EMDR
(Eye Movement Decentisation and Reprocessing) ist eine strukturierte
Therapiemethode, die
urspünglich für
die Behandlung von Traumafolgenstörungen in den 80er und 90er Jahren
in den USA entwickelt wurde. Nachdem die Wirksamkeit der Methode
durch mehrere Studien bestätigt worden ist, wurde sie für die
Behandlung
vieler anderen Störungsbilder adaptiert.
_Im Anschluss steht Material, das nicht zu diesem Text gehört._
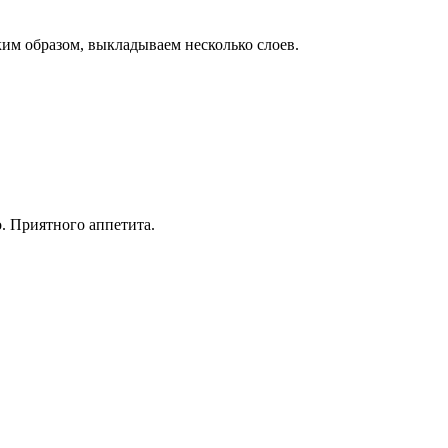
ким образом, выкладываем несколько слоев.
. Приятного аппетита.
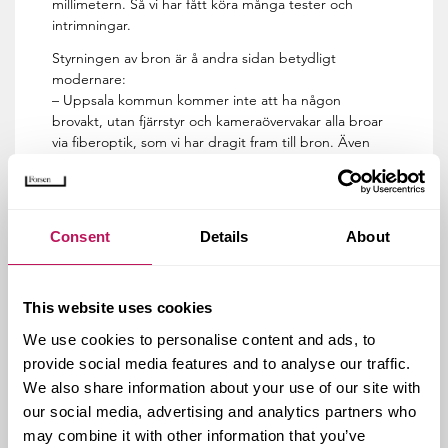
millimetern. Så vi har fått köra många tester och
intrimningar.
Styrningen av bron är å andra sidan betydligt
modernare:
– Uppsala kommun kommer inte att ha någon
brovakt, utan fjärrstyr och kameraövervakar alla broar
via fiberoptik, som vi har dragit fram till bron. Även
detta är teknik som måste trimmas in innan det
fungerar ordentligt, säger Maria Leander.
Ett jättebra projekt,
Consent
Details
About
helt enkelt
This website uses cookies
– Mikael Andersson på Uppsala
kommun
We use cookies to personalise content and ads, to
Själva produktionen av bron inleddes 2015. Under
provide social media features and to analyse our traffic.
byggtiden har kommunen och Forsen, i samarbete
We also share information about your use of our site with
med entreprenören, låtit bygga en tillfällig bro där
our social media, advertising and analytics partners who
bilar, cyklar och gångtrafik kunnat passera under
may combine it with other information that you’ve
byggtiden. När vi går in i 2017 återstår bara en del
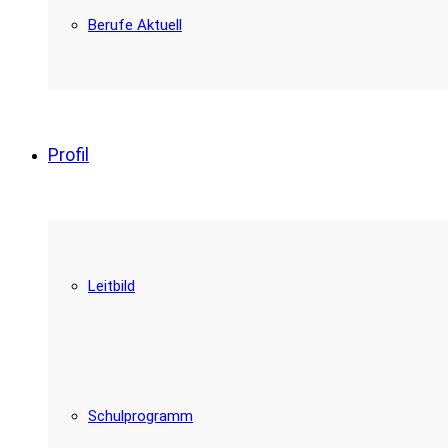
Berufe Aktuell
Profil
Leitbild
Schulprogramm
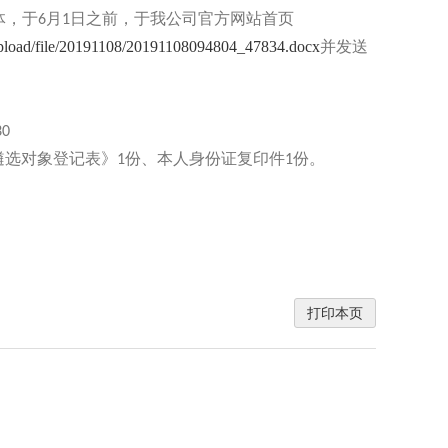
体，于
月
日之前，于我公司官方网站首页
6
1
pload/file/20191108/20191108094804_47834.docx
并发送
30
遴选对象登记表》
份、本人身份证复印件
份。
1
1
打印本页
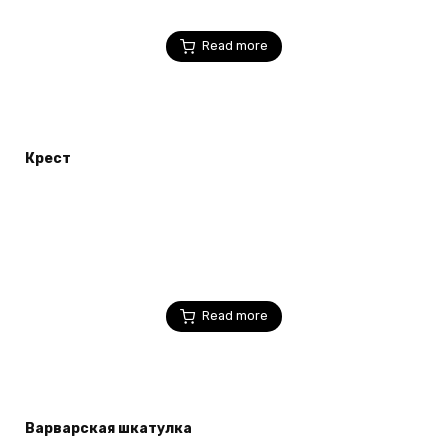
Read more
Крест
Read more
Варварская шкатулка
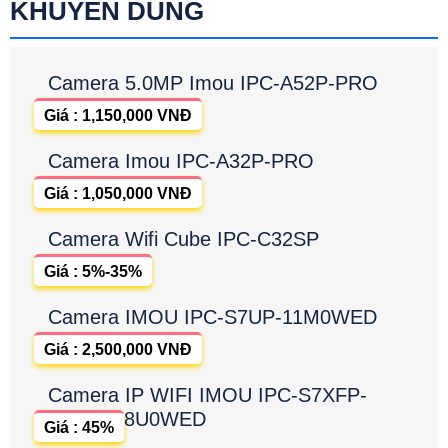
KHUYÊN DÙNG
Camera 5.0MP Imou IPC-A52P-PRO
Giá : 1,150,000 VNĐ
Camera Imou IPC-A32P-PRO
Giá : 1,050,000 VNĐ
Camera Wifi Cube IPC-C32SP
Giá : 5%-35%
Camera IMOU IPC-S7UP-11M0WED
Giá : 2,500,000 VNĐ
Camera IP WIFI IMOU IPC-S7XFP-
8U0WED
Giá : 45%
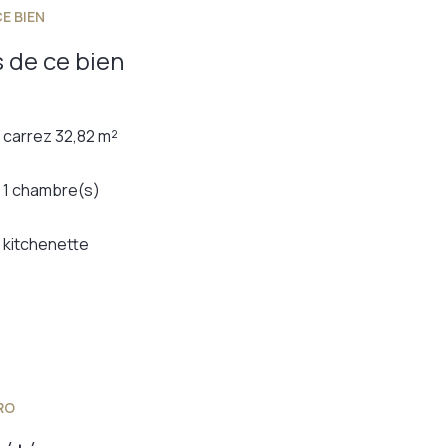
E BIEN
 de ce bien
carrez 32,82 m²
1 chambre(s)
kitchenette
RO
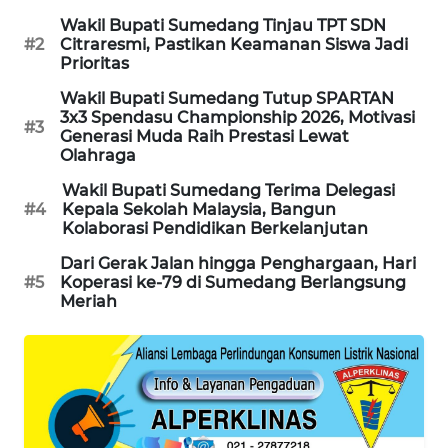
MARITIM
Wakil Bupati Sumedang Tinjau TPT SDN
#2
Citraresmi, Pastikan Keamanan Siswa Jadi
Prioritas
HUMBANG
NEWS
Wakil Bupati Sumedang Tutup SPARTAN
3x3 Spendasu Championship 2026, Motivasi
#3
Generasi Muda Raih Prestasi Lewat
GARONGGANG
Olahraga
NEWS
Wakil Bupati Sumedang Terima Delegasi
#4
Kepala Sekolah Malaysia, Bangun
FISUELRI
Kolaborasi Pendidikan Berkelanjutan
ID
Dari Gerak Jalan hingga Penghargaan, Hari
#5
Koperasi ke-79 di Sumedang Berlangsung
ENERGI
Meriah
NEWS
CILEUNGSI
NEWS
BERKAT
Im Wesentlichen ist
EMDR auf einer Technik basiert, die freie Assoziationen mit der
sogennanten bilateralen
Stimulierung
(z.B. geleitete Augenbewegungen recht-links) kombiniert.
Bei
dieserm Verfahren geht man davon aus, dass hinter
psychischen Beschwerden eine Art Trauma steckt: Nicht unbedingt ein
Ereignis von katastrophalem
Ausmaß, sondern eventuell mehrere
„kleine“ Ereignisse. Ein Erlebnis ist traumatisch, wenn
die individuelle Fähigkeit, damit klar zu kommen, überfordert wird.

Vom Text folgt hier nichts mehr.